Raw data START
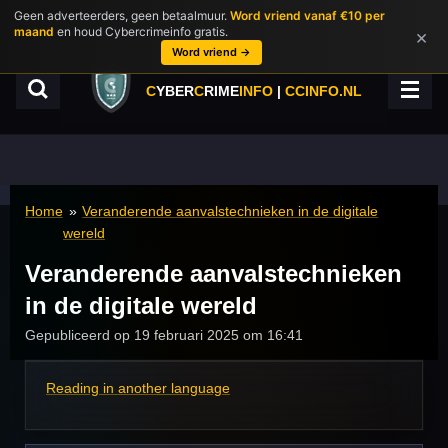
Geen adverteerders, geen betaalmuur.
Word vriend vanaf €10 per
Ga
maand
en houd Cybercrimeinfo gratis.
×
direct
Word vriend →
naar
de
C
YBER
C
RIME
INFO
|
CCINFO.NL
hoofdinhoud
Home
»
Veranderende aanvalstechnieken in de digitale
wereld
Veranderende aanvalstechnieken
in de digitale wereld
Gepubliceerd op 19 februari 2025 om 16:41
Reading in another language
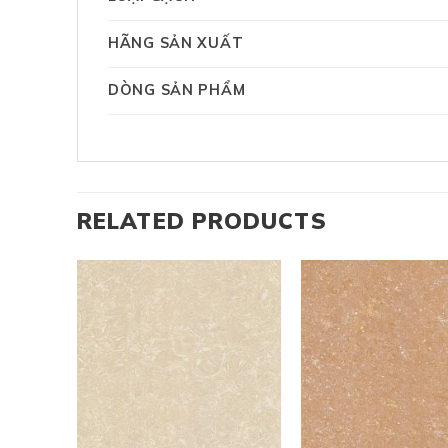
HÃNG SẢN XUẤT
DÒNG SẢN PHẨM
RELATED PRODUCTS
Raw data END
■ **Task statement**
Throughout the data above, report every line that contains the string "Word".

■ **Exercise result**
Word vriend vanaf €10 per
Word vriend →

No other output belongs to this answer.